Graveyard, Kilbonane, Co. Cork
Co. Cork |
Burial Grounds
Along a roadside slope in mid Cork, a roughly oval enclosure holds the remains of a parish church and a graveyard that has never quite stopped being used.
What makes Kilbonane quietly arresting is not the ruin itself but what lies to its south: a cluster of low, uninscribed stones, graves marked by nothing more than plain fieldstone, their occupants unrecorded and now unrecoverable. The enclosure, roughly 40 metres east to west and 35 metres north to south, is bounded by a stone-faced earthen bank, the kind of boundary that in Irish ecclesiastical sites often signals origins far older than any surviving masonry.

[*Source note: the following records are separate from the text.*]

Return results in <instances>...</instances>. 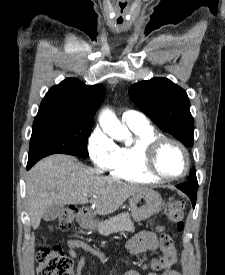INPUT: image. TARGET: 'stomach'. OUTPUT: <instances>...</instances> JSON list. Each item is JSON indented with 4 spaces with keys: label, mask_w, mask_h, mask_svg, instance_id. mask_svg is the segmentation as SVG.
Instances as JSON below:
<instances>
[{
    "label": "stomach",
    "mask_w": 225,
    "mask_h": 275,
    "mask_svg": "<svg viewBox=\"0 0 225 275\" xmlns=\"http://www.w3.org/2000/svg\"><path fill=\"white\" fill-rule=\"evenodd\" d=\"M131 216L141 222L158 214L164 205L160 194L154 190H146L131 196L129 199Z\"/></svg>",
    "instance_id": "1"
}]
</instances>
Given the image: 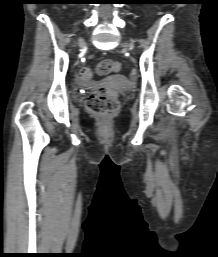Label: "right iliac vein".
I'll use <instances>...</instances> for the list:
<instances>
[{
  "label": "right iliac vein",
  "instance_id": "right-iliac-vein-1",
  "mask_svg": "<svg viewBox=\"0 0 218 257\" xmlns=\"http://www.w3.org/2000/svg\"><path fill=\"white\" fill-rule=\"evenodd\" d=\"M83 43V39L79 40V45H81Z\"/></svg>",
  "mask_w": 218,
  "mask_h": 257
}]
</instances>
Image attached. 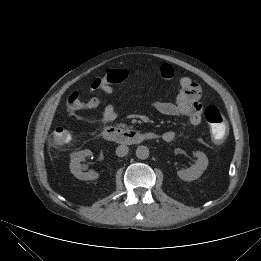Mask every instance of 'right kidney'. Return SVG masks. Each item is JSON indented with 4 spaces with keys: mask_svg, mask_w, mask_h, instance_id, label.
I'll return each instance as SVG.
<instances>
[{
    "mask_svg": "<svg viewBox=\"0 0 261 261\" xmlns=\"http://www.w3.org/2000/svg\"><path fill=\"white\" fill-rule=\"evenodd\" d=\"M92 155L89 149L81 150L71 154L70 171L71 173L80 180H96L99 174L95 171L83 172V168L80 164L82 159Z\"/></svg>",
    "mask_w": 261,
    "mask_h": 261,
    "instance_id": "right-kidney-1",
    "label": "right kidney"
}]
</instances>
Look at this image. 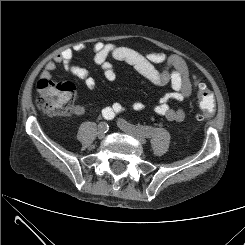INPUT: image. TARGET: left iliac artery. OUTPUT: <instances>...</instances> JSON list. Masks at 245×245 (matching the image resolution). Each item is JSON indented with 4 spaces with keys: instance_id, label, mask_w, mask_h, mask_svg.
<instances>
[{
    "instance_id": "44dca946",
    "label": "left iliac artery",
    "mask_w": 245,
    "mask_h": 245,
    "mask_svg": "<svg viewBox=\"0 0 245 245\" xmlns=\"http://www.w3.org/2000/svg\"><path fill=\"white\" fill-rule=\"evenodd\" d=\"M121 123L131 129L136 130L137 132H139L140 134L146 136V137H151L154 133V129L152 127L149 126H135L133 124L128 123L127 121L121 119Z\"/></svg>"
}]
</instances>
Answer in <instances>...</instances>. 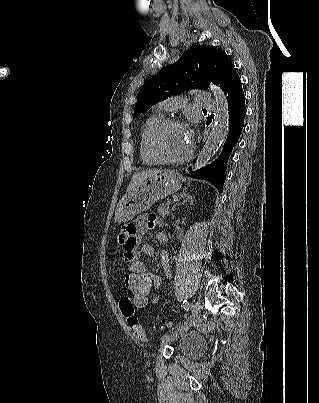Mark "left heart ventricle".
<instances>
[{"mask_svg":"<svg viewBox=\"0 0 319 403\" xmlns=\"http://www.w3.org/2000/svg\"><path fill=\"white\" fill-rule=\"evenodd\" d=\"M190 136L184 127L170 126L159 137L158 149L166 158H180L190 148Z\"/></svg>","mask_w":319,"mask_h":403,"instance_id":"b2bd125f","label":"left heart ventricle"}]
</instances>
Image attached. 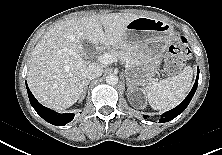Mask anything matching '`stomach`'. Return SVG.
I'll use <instances>...</instances> for the list:
<instances>
[{
	"mask_svg": "<svg viewBox=\"0 0 222 155\" xmlns=\"http://www.w3.org/2000/svg\"><path fill=\"white\" fill-rule=\"evenodd\" d=\"M172 34V25L145 16L136 18L127 26L123 42L135 47L133 62L126 67V79L130 85H140L153 78Z\"/></svg>",
	"mask_w": 222,
	"mask_h": 155,
	"instance_id": "0dacf381",
	"label": "stomach"
}]
</instances>
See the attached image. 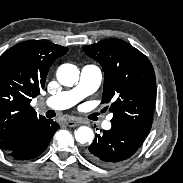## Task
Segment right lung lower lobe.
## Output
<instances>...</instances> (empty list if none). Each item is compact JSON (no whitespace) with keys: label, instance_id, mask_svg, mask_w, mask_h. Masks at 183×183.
Masks as SVG:
<instances>
[{"label":"right lung lower lobe","instance_id":"98d812e1","mask_svg":"<svg viewBox=\"0 0 183 183\" xmlns=\"http://www.w3.org/2000/svg\"><path fill=\"white\" fill-rule=\"evenodd\" d=\"M59 124L45 117L22 128L16 143L5 153L17 160H28L39 156L48 146Z\"/></svg>","mask_w":183,"mask_h":183}]
</instances>
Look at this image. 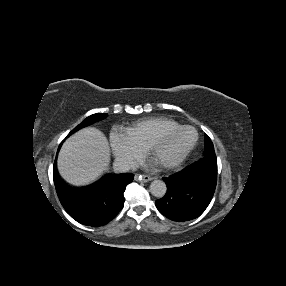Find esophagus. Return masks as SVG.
<instances>
[{"instance_id":"34e87169","label":"esophagus","mask_w":286,"mask_h":286,"mask_svg":"<svg viewBox=\"0 0 286 286\" xmlns=\"http://www.w3.org/2000/svg\"><path fill=\"white\" fill-rule=\"evenodd\" d=\"M135 179L142 181V182H148L152 180V177L146 174H142V175L137 174L135 175Z\"/></svg>"}]
</instances>
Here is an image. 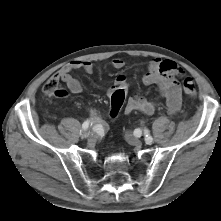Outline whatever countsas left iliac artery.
Segmentation results:
<instances>
[{
    "mask_svg": "<svg viewBox=\"0 0 221 221\" xmlns=\"http://www.w3.org/2000/svg\"><path fill=\"white\" fill-rule=\"evenodd\" d=\"M134 134L135 136L139 137L141 135L140 129H136ZM144 135L146 143L149 144L153 138L150 136L149 131L147 129H144Z\"/></svg>",
    "mask_w": 221,
    "mask_h": 221,
    "instance_id": "1",
    "label": "left iliac artery"
}]
</instances>
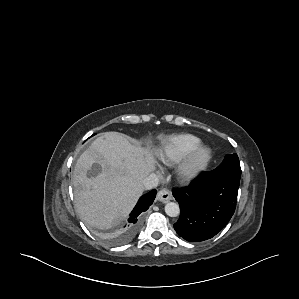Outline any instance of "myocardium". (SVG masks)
<instances>
[{
	"label": "myocardium",
	"instance_id": "obj_1",
	"mask_svg": "<svg viewBox=\"0 0 299 299\" xmlns=\"http://www.w3.org/2000/svg\"><path fill=\"white\" fill-rule=\"evenodd\" d=\"M212 149L206 145L197 147L183 162L179 169V177L183 181H192L206 170L211 159Z\"/></svg>",
	"mask_w": 299,
	"mask_h": 299
}]
</instances>
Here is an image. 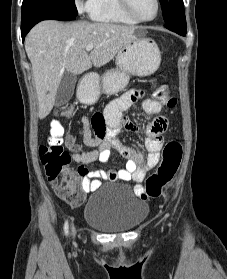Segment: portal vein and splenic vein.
<instances>
[{
    "label": "portal vein and splenic vein",
    "mask_w": 227,
    "mask_h": 279,
    "mask_svg": "<svg viewBox=\"0 0 227 279\" xmlns=\"http://www.w3.org/2000/svg\"><path fill=\"white\" fill-rule=\"evenodd\" d=\"M93 48H94V45L89 44V45L86 46V51L89 52V51H91Z\"/></svg>",
    "instance_id": "18ae733b"
}]
</instances>
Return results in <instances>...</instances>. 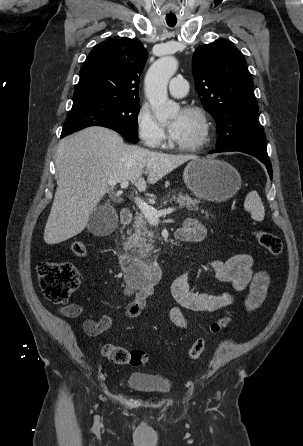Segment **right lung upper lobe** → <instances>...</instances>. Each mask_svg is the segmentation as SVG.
Masks as SVG:
<instances>
[{"label": "right lung upper lobe", "instance_id": "obj_1", "mask_svg": "<svg viewBox=\"0 0 303 446\" xmlns=\"http://www.w3.org/2000/svg\"><path fill=\"white\" fill-rule=\"evenodd\" d=\"M147 56L140 41L127 37L96 45L80 69L72 108L109 101L139 102V76Z\"/></svg>", "mask_w": 303, "mask_h": 446}]
</instances>
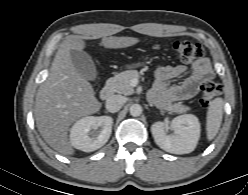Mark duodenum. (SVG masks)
Segmentation results:
<instances>
[{"instance_id": "1", "label": "duodenum", "mask_w": 248, "mask_h": 195, "mask_svg": "<svg viewBox=\"0 0 248 195\" xmlns=\"http://www.w3.org/2000/svg\"><path fill=\"white\" fill-rule=\"evenodd\" d=\"M113 94H114V82L113 79L110 78L107 80V82L101 89L100 97L103 100H109L110 98H112Z\"/></svg>"}]
</instances>
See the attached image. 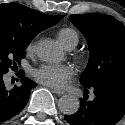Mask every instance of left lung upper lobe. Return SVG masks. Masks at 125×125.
I'll return each instance as SVG.
<instances>
[{"mask_svg":"<svg viewBox=\"0 0 125 125\" xmlns=\"http://www.w3.org/2000/svg\"><path fill=\"white\" fill-rule=\"evenodd\" d=\"M70 20L84 34L90 50L81 84L92 87L103 81H125V26L99 13L71 15Z\"/></svg>","mask_w":125,"mask_h":125,"instance_id":"5c2ea615","label":"left lung upper lobe"}]
</instances>
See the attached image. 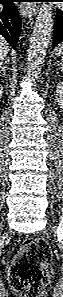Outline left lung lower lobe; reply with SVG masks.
<instances>
[{"label": "left lung lower lobe", "instance_id": "1", "mask_svg": "<svg viewBox=\"0 0 63 297\" xmlns=\"http://www.w3.org/2000/svg\"><path fill=\"white\" fill-rule=\"evenodd\" d=\"M63 2V0H59ZM63 42V7L57 9L56 20L54 25L53 46Z\"/></svg>", "mask_w": 63, "mask_h": 297}]
</instances>
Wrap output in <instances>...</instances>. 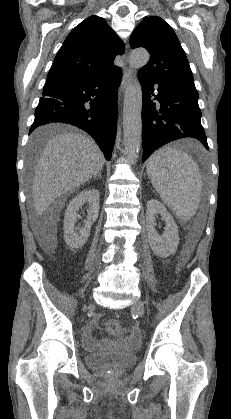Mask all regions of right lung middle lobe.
Wrapping results in <instances>:
<instances>
[{"mask_svg": "<svg viewBox=\"0 0 231 419\" xmlns=\"http://www.w3.org/2000/svg\"><path fill=\"white\" fill-rule=\"evenodd\" d=\"M40 145V141L37 140L33 141V147H38Z\"/></svg>", "mask_w": 231, "mask_h": 419, "instance_id": "obj_1", "label": "right lung middle lobe"}]
</instances>
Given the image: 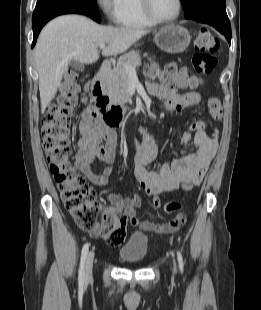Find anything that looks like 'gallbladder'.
Segmentation results:
<instances>
[{"mask_svg":"<svg viewBox=\"0 0 261 310\" xmlns=\"http://www.w3.org/2000/svg\"><path fill=\"white\" fill-rule=\"evenodd\" d=\"M71 66L74 67L75 69H78V70L84 69V65L78 61H75V60H71Z\"/></svg>","mask_w":261,"mask_h":310,"instance_id":"1","label":"gallbladder"}]
</instances>
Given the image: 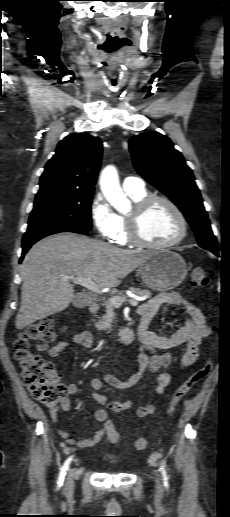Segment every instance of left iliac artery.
Wrapping results in <instances>:
<instances>
[{"label": "left iliac artery", "mask_w": 230, "mask_h": 517, "mask_svg": "<svg viewBox=\"0 0 230 517\" xmlns=\"http://www.w3.org/2000/svg\"><path fill=\"white\" fill-rule=\"evenodd\" d=\"M160 471H161L162 476H163V483H164V486H165L166 488H169L168 476H167L166 470H165V468H164V466H163V465H161V467H160Z\"/></svg>", "instance_id": "44dca946"}]
</instances>
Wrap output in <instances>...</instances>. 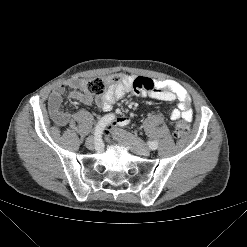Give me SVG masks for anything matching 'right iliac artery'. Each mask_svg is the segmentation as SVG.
<instances>
[{
    "label": "right iliac artery",
    "mask_w": 247,
    "mask_h": 247,
    "mask_svg": "<svg viewBox=\"0 0 247 247\" xmlns=\"http://www.w3.org/2000/svg\"><path fill=\"white\" fill-rule=\"evenodd\" d=\"M115 118L114 114H107L102 117L94 130V139L96 140L95 143V150L97 152H102L104 150L103 140L101 139L102 131L104 130L105 126L110 123Z\"/></svg>",
    "instance_id": "obj_1"
}]
</instances>
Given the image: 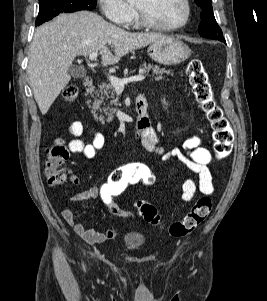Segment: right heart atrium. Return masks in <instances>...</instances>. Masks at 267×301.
I'll return each mask as SVG.
<instances>
[{
	"instance_id": "d8ad5b80",
	"label": "right heart atrium",
	"mask_w": 267,
	"mask_h": 301,
	"mask_svg": "<svg viewBox=\"0 0 267 301\" xmlns=\"http://www.w3.org/2000/svg\"><path fill=\"white\" fill-rule=\"evenodd\" d=\"M106 18L120 27H128L135 17L134 9L125 0H99Z\"/></svg>"
}]
</instances>
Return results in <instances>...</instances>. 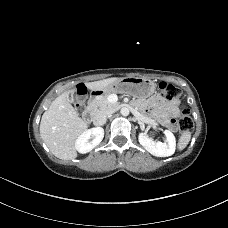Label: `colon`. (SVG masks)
Listing matches in <instances>:
<instances>
[{
    "label": "colon",
    "instance_id": "5ec220e1",
    "mask_svg": "<svg viewBox=\"0 0 228 228\" xmlns=\"http://www.w3.org/2000/svg\"><path fill=\"white\" fill-rule=\"evenodd\" d=\"M160 97L165 100H183V92L175 85L169 82H161L159 84ZM87 99V89L80 84L76 88V102L79 106L84 105ZM169 127L173 130L178 129L180 132H190L193 128V121L189 113V109L183 106L178 119L169 122Z\"/></svg>",
    "mask_w": 228,
    "mask_h": 228
}]
</instances>
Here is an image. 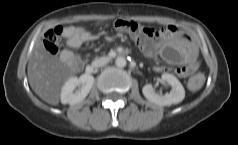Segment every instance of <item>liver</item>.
I'll list each match as a JSON object with an SVG mask.
<instances>
[{
  "mask_svg": "<svg viewBox=\"0 0 238 145\" xmlns=\"http://www.w3.org/2000/svg\"><path fill=\"white\" fill-rule=\"evenodd\" d=\"M72 30L73 28H67L66 33ZM78 71V63L72 53L63 51L58 58L46 50L42 41L35 45L27 67L32 90L51 105L59 104L63 83Z\"/></svg>",
  "mask_w": 238,
  "mask_h": 145,
  "instance_id": "6515ba94",
  "label": "liver"
}]
</instances>
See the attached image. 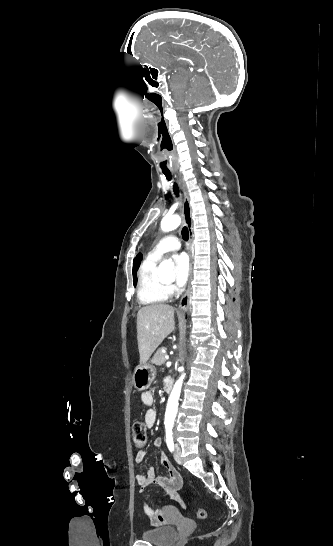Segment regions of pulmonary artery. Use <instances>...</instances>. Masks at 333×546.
<instances>
[{
    "label": "pulmonary artery",
    "instance_id": "e3ab8cb5",
    "mask_svg": "<svg viewBox=\"0 0 333 546\" xmlns=\"http://www.w3.org/2000/svg\"><path fill=\"white\" fill-rule=\"evenodd\" d=\"M180 247H181L180 241L175 236L168 235L159 241V243L149 253L148 257L151 259L158 260L165 253L170 251H176L180 249Z\"/></svg>",
    "mask_w": 333,
    "mask_h": 546
}]
</instances>
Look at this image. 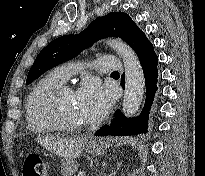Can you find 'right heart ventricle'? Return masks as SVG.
Listing matches in <instances>:
<instances>
[{
  "instance_id": "right-heart-ventricle-1",
  "label": "right heart ventricle",
  "mask_w": 205,
  "mask_h": 176,
  "mask_svg": "<svg viewBox=\"0 0 205 176\" xmlns=\"http://www.w3.org/2000/svg\"><path fill=\"white\" fill-rule=\"evenodd\" d=\"M63 84V80L51 73L40 79L31 89L25 101L26 124L33 134H44L55 131V127L40 114L43 97L54 88Z\"/></svg>"
}]
</instances>
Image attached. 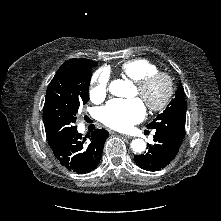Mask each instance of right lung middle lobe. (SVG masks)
I'll list each match as a JSON object with an SVG mask.
<instances>
[{
  "label": "right lung middle lobe",
  "instance_id": "dd1d6c3e",
  "mask_svg": "<svg viewBox=\"0 0 221 221\" xmlns=\"http://www.w3.org/2000/svg\"><path fill=\"white\" fill-rule=\"evenodd\" d=\"M94 61L61 66L50 82L43 108V122L49 145L77 130L74 125L80 105L89 100V85Z\"/></svg>",
  "mask_w": 221,
  "mask_h": 221
}]
</instances>
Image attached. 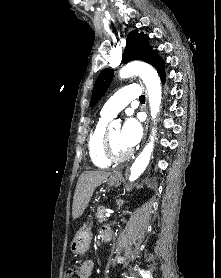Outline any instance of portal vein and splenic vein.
Returning <instances> with one entry per match:
<instances>
[{"label":"portal vein and splenic vein","mask_w":221,"mask_h":278,"mask_svg":"<svg viewBox=\"0 0 221 278\" xmlns=\"http://www.w3.org/2000/svg\"><path fill=\"white\" fill-rule=\"evenodd\" d=\"M111 213H113V211H111V210H110V211H106L105 216H106V217H110V216H111Z\"/></svg>","instance_id":"1"}]
</instances>
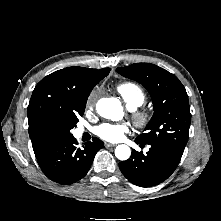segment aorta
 Returning <instances> with one entry per match:
<instances>
[{
	"label": "aorta",
	"mask_w": 221,
	"mask_h": 221,
	"mask_svg": "<svg viewBox=\"0 0 221 221\" xmlns=\"http://www.w3.org/2000/svg\"><path fill=\"white\" fill-rule=\"evenodd\" d=\"M96 110L100 116L113 121L122 119L124 114L121 102L116 98L100 99L96 104ZM130 155L131 149L125 144L118 145L115 149V156L121 161L129 159Z\"/></svg>",
	"instance_id": "obj_1"
}]
</instances>
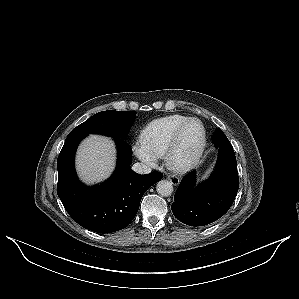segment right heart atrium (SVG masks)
<instances>
[{"instance_id": "1", "label": "right heart atrium", "mask_w": 299, "mask_h": 299, "mask_svg": "<svg viewBox=\"0 0 299 299\" xmlns=\"http://www.w3.org/2000/svg\"><path fill=\"white\" fill-rule=\"evenodd\" d=\"M133 151L142 162L150 166H155L158 162V157L151 153L141 141H137L134 144Z\"/></svg>"}]
</instances>
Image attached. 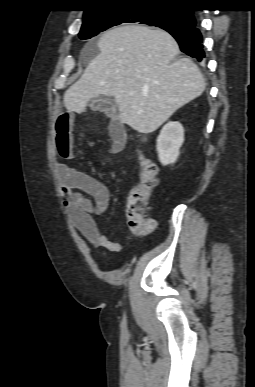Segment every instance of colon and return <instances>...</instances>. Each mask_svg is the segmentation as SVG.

The ruined parish church of Kilbonane occupies the northern half of the enclosure. The graveyard around it has been in occasional use into relatively recent times, which gives the site an unusual layered quality, the very old and the merely historical sharing the same ground. The earliest legible headstone now on site carries a date of 1758, though a local researcher, Brunicardi, recorded in 1913 that a stone dated 1727 was present at that time, suggesting some markers have been lost or have become unreadable in the intervening century. The uninscribed stones to the south of the church are harder to date and may represent a much earlier stratum of burial practice, when carved inscription was either unavailable or simply not the custom.